Whatever appears in the records apart from pictures must be reproduced exactly.

→ Entries shown
^^^^^^^^^^^^^^^^
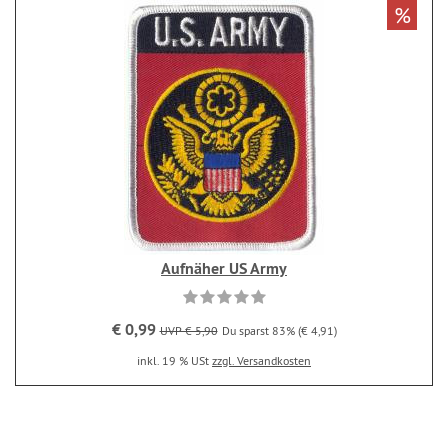
%
Aufnäher US Army
€ 0,99
UVP € 5,90
Du sparst 83% (€ 4,91)
inkl. 19 % USt
zzgl. Versandkosten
^^^^^^^^^^^^^^^^
→ Exercise solution
%
Aufnäher US Army
€ 0,99
UVP € 5,90
Du sparst 83% (€ 4,91)
inkl. 19 % USt
zzgl. Versandkosten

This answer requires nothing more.